31st December 2018
Peak holiday season now in Goa, which brings about many advantages to our monkey residents.
Lots of startlingly white people to be seen, even in our local market of Mapusa, this market is on the list of things to do in Goa, which is a big boost to the local stall holders, as many tourists do not know, not to just pay the asking price!
This annual increase in tourists brings about a corresponding increase in the variety of fruit and veg, arriving at the wholesale market. As well as the usual seasonal items, such as guava, pineapples and oranges, new and exciting imported items are flown in to satisfy the tourist palate, which of course eventually filters down to the monkeys food bowls. Celery, pak choy, calabrese, dragon fruits and even strawberries have now been on their menu recently. The increase in the wholesalers output, also means we often get more than we can use, and have come up with a new way to avoid making more waste for the dumps. We are now utilizing it as mulch for the coconut trees which are owned by the staff here, from the local village, and it is put around them as nutritious mulch, they are expecting a bumper crop soon!
Supporters of PTI and our work, also come to visit the monkeys at this time of year, and enjoy on the whole, interacting with them, also sometimes bringing the second hand sturdy British baby and toddler toys we always need. Dried fruits and nuts, luxury items for the monkeys, also come as gifts for them this way. One item recently donated was a bag of whiskers cat biscuits, these are too pricy here for me to buy, so they get a less luxurious version. However once they had tried these, for the next few feeds, nearly all the cats refused to even consider eating the cheaper substitute, unfortunately they now know, there is something better out there!
Interactions with the monkeys are sometimes challenging, as although I always try and explain a monkeys thinking, and its natural and instinctive reactions, and so what to expect, this is not always understood and so imagined “bad” behaviors, still come as a shock to many, who are relating its reactions perhaps to that of a dog or cat, not a primate.
For instance, you cannot offer a monkey one item out of a bag, it will see and understand, the bag is the prize, and will snatch that first, and once seen, and probably taken, it will not respond well to “give that back” or any action to try and do so. The same with items in your pockets, loose sunglasses or hats, once successfully taken it is theirs, and you will not get it back until they have finished or become bored. To obey a NO from you, in any form, you would first have had to establish yourself as the troop leader. Without that, your wants are irrelevant to a monkey!
Monkeys, as primates, have finger nails, not claws; these are quite long and a little sharp, to aid them to hang on to trees and branches and another monkey’s fur.
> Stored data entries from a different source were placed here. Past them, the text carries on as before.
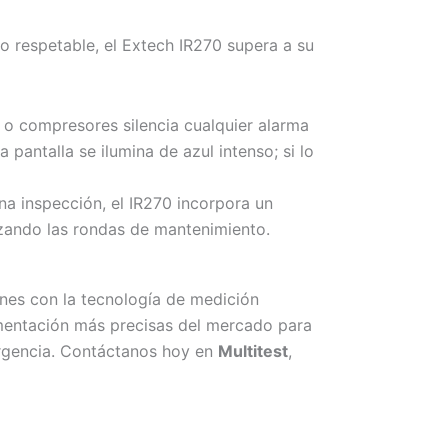
 respetable, el Extech IR270 supera a su
as o compresores silencia cualquier alarma
la pantalla se ilumina de azul intenso; si lo
na inspección, el IR270 incorpora un
izando las rondas de mantenimiento.
ones con la tecnología de medición
umentación más precisas del mercado para
rgencia.
Contáctanos hoy en
Multitest
,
Human skin is smooth and slippery, and so difficult to grasp, but they are not “clawing” at you, just trying to get a grip on sweaty skin!
Another problem is pee, monkeys will do this anywhere, as they feel like it, so there is always a chance of getting wet during a meeting, not a direct insult, just a lack of human manners.
Despite this , the monkeys love to meet some new humans, enjoying showing off their skills, be it at diving or climbing, loving the resulting OOHS and AAHS this generates, and will gladly greet you as fellow monkey friend, but not one with any more status or importance to them, than any other monkey!
As well as the usual puppies and kittens, two more cat rescues this month, and with no homes on offer, two more Tree House cats.
Named Gypsy, this is the first cat ever to get into the PTI vehicle, and rescue herself. She had been dumped at the wholesale section from a car, and is about 7/8 months old. The traders reported her to me on my arrival, as she had been sitting where dumped for nearly 2 days, just calling endlessly. I had no problem finding her, and spoke to her nicely while locating the pet carrier to catch and transport her; however, with the van door open, she just jumped straight in and sat down!
With the second cat, now called Sophie, I heard a loud distress cat call, and spent a good while looking for the source, eventually by seeing some of the dog pack, suspiciously gathered at the foot of a palm, saw her trapped half way up a in a fork and dangling both sides, so unable to free herself. She had clearly been chased by the dogs and slipped on the smooth bark. Luckily I got help from some local boys to climb up and lift her up, and out, and they kept a firm hold, till I could get her safely in to the carrier, stressed, but seemingly physically unharmed.
They have both been spayed and vaccinated by WVS Hicks ITC, and are now being slowly introduced to the Tree House and its residents, before joining the 20 cats in residence already!